__Stored data entries__.
[Start of section]
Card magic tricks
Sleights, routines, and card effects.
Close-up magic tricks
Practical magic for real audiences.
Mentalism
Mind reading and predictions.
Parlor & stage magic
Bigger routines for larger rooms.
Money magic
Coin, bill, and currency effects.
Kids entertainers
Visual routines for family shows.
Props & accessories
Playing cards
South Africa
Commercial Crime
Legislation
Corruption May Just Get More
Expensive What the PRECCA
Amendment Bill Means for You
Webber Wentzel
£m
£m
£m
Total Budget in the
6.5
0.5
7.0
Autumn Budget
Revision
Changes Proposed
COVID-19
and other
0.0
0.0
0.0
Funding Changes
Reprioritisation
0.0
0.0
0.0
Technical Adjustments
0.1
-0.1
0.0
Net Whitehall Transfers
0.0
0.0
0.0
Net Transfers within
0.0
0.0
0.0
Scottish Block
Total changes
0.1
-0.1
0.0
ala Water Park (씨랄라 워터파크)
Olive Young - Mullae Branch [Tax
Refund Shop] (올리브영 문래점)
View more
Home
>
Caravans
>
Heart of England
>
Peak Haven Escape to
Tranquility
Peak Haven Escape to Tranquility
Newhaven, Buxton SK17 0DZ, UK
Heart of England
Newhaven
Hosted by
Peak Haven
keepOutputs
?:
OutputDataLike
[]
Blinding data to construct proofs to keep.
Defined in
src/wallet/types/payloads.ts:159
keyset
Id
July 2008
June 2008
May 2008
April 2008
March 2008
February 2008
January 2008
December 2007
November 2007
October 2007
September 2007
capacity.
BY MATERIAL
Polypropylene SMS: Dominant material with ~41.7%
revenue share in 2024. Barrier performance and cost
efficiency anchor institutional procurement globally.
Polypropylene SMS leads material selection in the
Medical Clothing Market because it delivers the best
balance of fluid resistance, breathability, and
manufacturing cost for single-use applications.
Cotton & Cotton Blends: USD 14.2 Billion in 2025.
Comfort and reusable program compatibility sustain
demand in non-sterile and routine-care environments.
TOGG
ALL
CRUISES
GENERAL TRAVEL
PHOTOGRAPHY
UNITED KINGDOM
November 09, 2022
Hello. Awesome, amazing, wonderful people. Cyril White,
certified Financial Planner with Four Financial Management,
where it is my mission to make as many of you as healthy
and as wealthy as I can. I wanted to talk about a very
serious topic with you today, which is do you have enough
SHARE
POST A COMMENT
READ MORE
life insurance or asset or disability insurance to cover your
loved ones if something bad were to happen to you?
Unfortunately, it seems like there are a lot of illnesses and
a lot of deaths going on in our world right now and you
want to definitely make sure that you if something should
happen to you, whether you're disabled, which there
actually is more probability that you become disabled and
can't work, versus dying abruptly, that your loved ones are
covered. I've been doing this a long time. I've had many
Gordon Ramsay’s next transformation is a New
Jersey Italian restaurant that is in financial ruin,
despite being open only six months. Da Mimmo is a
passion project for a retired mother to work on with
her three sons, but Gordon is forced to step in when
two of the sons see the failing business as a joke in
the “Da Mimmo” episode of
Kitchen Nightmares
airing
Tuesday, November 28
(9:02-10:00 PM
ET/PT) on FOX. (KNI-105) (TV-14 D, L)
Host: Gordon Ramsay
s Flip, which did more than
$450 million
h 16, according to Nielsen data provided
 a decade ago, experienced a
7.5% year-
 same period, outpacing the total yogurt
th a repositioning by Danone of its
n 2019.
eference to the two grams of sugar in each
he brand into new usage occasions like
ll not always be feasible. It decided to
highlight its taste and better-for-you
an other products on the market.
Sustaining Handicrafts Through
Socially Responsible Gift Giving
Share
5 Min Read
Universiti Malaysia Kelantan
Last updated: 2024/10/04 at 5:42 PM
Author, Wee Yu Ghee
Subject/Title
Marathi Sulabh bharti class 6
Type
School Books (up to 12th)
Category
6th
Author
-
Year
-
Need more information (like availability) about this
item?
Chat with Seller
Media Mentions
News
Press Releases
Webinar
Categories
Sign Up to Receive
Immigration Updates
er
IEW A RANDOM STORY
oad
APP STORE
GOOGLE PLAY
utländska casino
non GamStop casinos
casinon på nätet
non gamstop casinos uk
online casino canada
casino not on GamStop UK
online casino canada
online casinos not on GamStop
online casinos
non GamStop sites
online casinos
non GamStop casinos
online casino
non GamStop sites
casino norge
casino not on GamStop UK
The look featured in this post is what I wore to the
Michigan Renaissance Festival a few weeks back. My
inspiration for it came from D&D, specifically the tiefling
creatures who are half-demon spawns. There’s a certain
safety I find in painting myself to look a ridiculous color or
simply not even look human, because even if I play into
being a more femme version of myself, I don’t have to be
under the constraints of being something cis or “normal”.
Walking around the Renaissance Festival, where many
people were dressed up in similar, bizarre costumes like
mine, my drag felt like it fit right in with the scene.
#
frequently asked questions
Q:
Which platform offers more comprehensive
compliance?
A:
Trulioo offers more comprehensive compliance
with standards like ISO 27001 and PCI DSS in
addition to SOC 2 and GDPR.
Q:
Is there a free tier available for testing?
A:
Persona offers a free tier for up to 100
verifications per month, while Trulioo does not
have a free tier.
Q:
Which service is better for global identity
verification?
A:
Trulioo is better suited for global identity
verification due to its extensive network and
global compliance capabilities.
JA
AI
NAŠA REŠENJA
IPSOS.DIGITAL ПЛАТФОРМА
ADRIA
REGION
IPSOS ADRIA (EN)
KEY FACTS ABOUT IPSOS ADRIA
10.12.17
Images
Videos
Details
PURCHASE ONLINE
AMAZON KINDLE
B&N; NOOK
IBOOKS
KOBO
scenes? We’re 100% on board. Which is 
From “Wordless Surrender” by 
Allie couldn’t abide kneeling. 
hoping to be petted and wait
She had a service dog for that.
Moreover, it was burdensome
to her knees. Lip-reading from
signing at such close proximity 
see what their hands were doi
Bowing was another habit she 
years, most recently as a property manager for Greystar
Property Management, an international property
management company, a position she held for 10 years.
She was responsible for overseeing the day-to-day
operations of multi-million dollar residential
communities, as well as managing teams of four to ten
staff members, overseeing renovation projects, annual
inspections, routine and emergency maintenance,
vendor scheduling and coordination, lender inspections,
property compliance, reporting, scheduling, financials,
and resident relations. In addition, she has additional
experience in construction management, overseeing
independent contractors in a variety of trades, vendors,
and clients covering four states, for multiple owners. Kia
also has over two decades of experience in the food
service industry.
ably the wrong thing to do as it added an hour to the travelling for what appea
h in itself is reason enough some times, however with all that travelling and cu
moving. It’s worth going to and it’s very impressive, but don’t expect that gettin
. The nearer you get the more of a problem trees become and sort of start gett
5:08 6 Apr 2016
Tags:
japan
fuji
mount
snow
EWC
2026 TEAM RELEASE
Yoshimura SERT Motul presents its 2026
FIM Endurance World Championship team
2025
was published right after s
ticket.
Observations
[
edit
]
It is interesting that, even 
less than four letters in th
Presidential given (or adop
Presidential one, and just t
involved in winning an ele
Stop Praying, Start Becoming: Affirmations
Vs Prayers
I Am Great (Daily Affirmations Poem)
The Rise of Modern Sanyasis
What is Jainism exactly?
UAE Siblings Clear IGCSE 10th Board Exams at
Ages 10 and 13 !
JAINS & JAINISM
[End of section]
__TASK TO COMPLETE__.
Line by line, please copy the records above exactly.

__TASK OUTPUT__.
Card magic tricks
Sleights, routines, and card effects.
Close-up magic tricks
Practical magic for real audiences.
Mentalism
Mind reading and predictions.
Parlor & stage magic
Bigger routines for larger rooms.
Money magic
Coin, bill, and currency effects.
Kids entertainers
Visual routines for family shows.
Props & accessories
Playing cards
South Africa
Commercial Crime
Legislation
Corruption May Just Get More
Expensive What the PRECCA
Amendment Bill Means for You
Webber Wentzel
£m
£m
£m
Total Budget in the
6.5
0.5
7.0
Autumn Budget
Revision
Changes Proposed
COVID-19
and other
0.0
0.0
0.0
Funding Changes
Reprioritisation
0.0
0.0
0.0
Technical Adjustments
0.1
-0.1
0.0
Net Whitehall Transfers
0.0
0.0
0.0
Net Transfers within
0.0
0.0
0.0
Scottish Block
Total changes
0.1
-0.1
0.0
ala Water Park (씨랄라 워터파크)
Olive Young - Mullae Branch [Tax
Refund Shop] (올리브영 문래점)
View more
Home
>
Caravans
>
Heart of England
>
Peak Haven Escape to
Tranquility
Peak Haven Escape to Tranquility
Newhaven, Buxton SK17 0DZ, UK
Heart of England
Newhaven
Hosted by
Peak Haven
keepOutputs
?:
OutputDataLike
[]
Blinding data to construct proofs to keep.
Defined in
src/wallet/types/payloads.ts:159
keyset
Id
July 2008
June 2008
May 2008
April 2008
March 2008
February 2008
January 2008
December 2007
November 2007
October 2007
September 2007
capacity.
BY MATERIAL
Polypropylene SMS: Dominant material with ~41.7%
revenue share in 2024. Barrier performance and cost
efficiency anchor institutional procurement globally.
Polypropylene SMS leads material selection in the
Medical Clothing Market because it delivers the best
balance of fluid resistance, breathability, and
manufacturing cost for single-use applications.
Cotton & Cotton Blends: USD 14.2 Billion in 2025.
Comfort and reusable program compatibility sustain
demand in non-sterile and routine-care environments.
TOGG
ALL
CRUISES
GENERAL TRAVEL
PHOTOGRAPHY
UNITED KINGDOM
November 09, 2022
Hello. Awesome, amazing, wonderful people. Cyril White,
certified Financial Planner with Four Financial Management,
where it is my mission to make as many of you as healthy
and as wealthy as I can. I wanted to talk about a very
serious topic with you today, which is do you have enough
SHARE
POST A COMMENT
READ MORE
life insurance or asset or disability insurance to cover your
loved ones if something bad were to happen to you?
Unfortunately, it seems like there are a lot of illnesses and
a lot of deaths going on in our world right now and you
want to definitely make sure that you if something should
happen to you, whether you're disabled, which there
actually is more probability that you become disabled and
can't work, versus dying abruptly, that your loved ones are
covered. I've been doing this a long time. I've had many
Gordon Ramsay’s next transformation is a New
Jersey Italian restaurant that is in financial ruin,
despite being open only six months. Da Mimmo is a
passion project for a retired mother to work on with
her three sons, but Gordon is forced to step in when
two of the sons see the failing business as a joke in
the “Da Mimmo” episode of
Kitchen Nightmares
airing
Tuesday, November 28
(9:02-10:00 PM
ET/PT) on FOX. (KNI-105) (TV-14 D, L)
Host: Gordon Ramsay
s Flip, which did more than
$450 million
h 16, according to Nielsen data provided
 a decade ago, experienced a
7.5% year-
 same period, outpacing the total yogurt
th a repositioning by Danone of its
n 2019.
eference to the two grams of sugar in each
he brand into new usage occasions like
ll not always be feasible. It decided to
highlight its taste and better-for-you
an other products on the market.
Sustaining Handicrafts Through
Socially Responsible Gift Giving
Share
5 Min Read
Universiti Malaysia Kelantan
Last updated: 2024/10/04 at 5:42 PM
Author, Wee Yu Ghee
Subject/Title
Marathi Sulabh bharti class 6
Type
School Books (up to 12th)
Category
6th
Author
-
Year
-
Need more information (like availability) about this
item?
Chat with Seller
Media Mentions
News
Press Releases
Webinar
Categories
Sign Up to Receive
Immigration Updates
er
IEW A RANDOM STORY
oad
APP STORE
GOOGLE PLAY
utländska casino
non GamStop casinos
casinon på nätet
non gamstop casinos uk
online casino canada
casino not on GamStop UK
online casino canada
online casinos not on GamStop
online casinos
non GamStop sites
online casinos
non GamStop casinos
online casino
non GamStop sites
casino norge
casino not on GamStop UK
The look featured in this post is what I wore to the
Michigan Renaissance Festival a few weeks back. My
inspiration for it came from D&D, specifically the tiefling
creatures who are half-demon spawns. There’s a certain
safety I find in painting myself to look a ridiculous color or
simply not even look human, because even if I play into
being a more femme version of myself, I don’t have to be
under the constraints of being something cis or “normal”.
Walking around the Renaissance Festival, where many
people were dressed up in similar, bizarre costumes like
mine, my drag felt like it fit right in with the scene.
#
frequently asked questions
Q:
Which platform offers more comprehensive
compliance?
A:
Trulioo offers more comprehensive compliance
with standards like ISO 27001 and PCI DSS in
addition to SOC 2 and GDPR.
Q:
Is there a free tier available for testing?
A:
Persona offers a free tier for up to 100
verifications per month, while Trulioo does not
have a free tier.
Q:
Which service is better for global identity
verification?
A:
Trulioo is better suited for global identity
verification due to its extensive network and
global compliance capabilities.
JA
AI
NAŠA REŠENJA
IPSOS.DIGITAL ПЛАТФОРМА
ADRIA
REGION
IPSOS ADRIA (EN)
KEY FACTS ABOUT IPSOS ADRIA
10.12.17
Images
Videos
Details
PURCHASE ONLINE
AMAZON KINDLE
B&N; NOOK
IBOOKS
KOBO
scenes? We’re 100% on board. Which is 
From “Wordless Surrender” by 
Allie couldn’t abide kneeling. 
hoping to be petted and wait
She had a service dog for that.
Moreover, it was burdensome
to her knees. Lip-reading from
signing at such close proximity 
see what their hands were doi
Bowing was another habit she 
years, most recently as a property manager for Greystar
Property Management, an international property
management company, a position she held for 10 years.
She was responsible for overseeing the day-to-day
operations of multi-million dollar residential
communities, as well as managing teams of four to ten
staff members, overseeing renovation projects, annual
inspections, routine and emergency maintenance,
vendor scheduling and coordination, lender inspections,
property compliance, reporting, scheduling, financials,
and resident relations. In addition, she has additional
experience in construction management, overseeing
independent contractors in a variety of trades, vendors,
and clients covering four states, for multiple owners. Kia
also has over two decades of experience in the food
service industry.
ably the wrong thing to do as it added an hour to the travelling for what appea
h in itself is reason enough some times, however with all that travelling and cu
moving. It’s worth going to and it’s very impressive, but don’t expect that gettin
. The nearer you get the more of a problem trees become and sort of start gett
5:08 6 Apr 2016
Tags:
japan
fuji
mount
snow
EWC
2026 TEAM RELEASE
Yoshimura SERT Motul presents its 2026
FIM Endurance World Championship team
2025
was published right after s
ticket.
Observations
[
edit
]
It is interesting that, even 
less than four letters in th
Presidential given (or adop
Presidential one, and just t
involved in winning an ele
Stop Praying, Start Becoming: Affirmations
Vs Prayers
I Am Great (Daily Affirmations Poem)
The Rise of Modern Sanyasis
What is Jainism exactly?
UAE Siblings Clear IGCSE 10th Board Exams at
Ages 10 and 13 !
JAINS & JAINISM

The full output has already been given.